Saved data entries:
──────
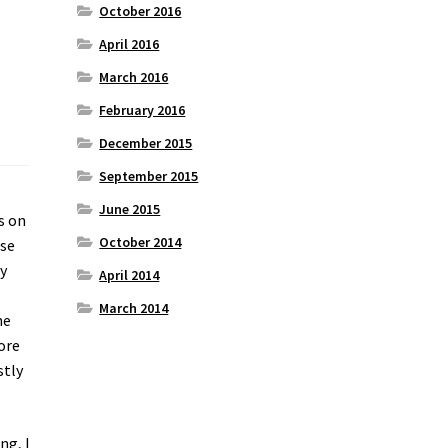
October 2016
April 2016
March 2016
February 2016
December 2015
September 2015
June 2015
s on
October 2014
use
ey
April 2014
March 2014
he
ore
stly
ng, I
──────
Copy out the data above to the letter, and keep every picture out of it.

October 2016
April 2016
March 2016
February 2016
December 2015
September 2015
June 2015
s on
October 2014
use
ey
April 2014
March 2014
he
ore
stly
ng, I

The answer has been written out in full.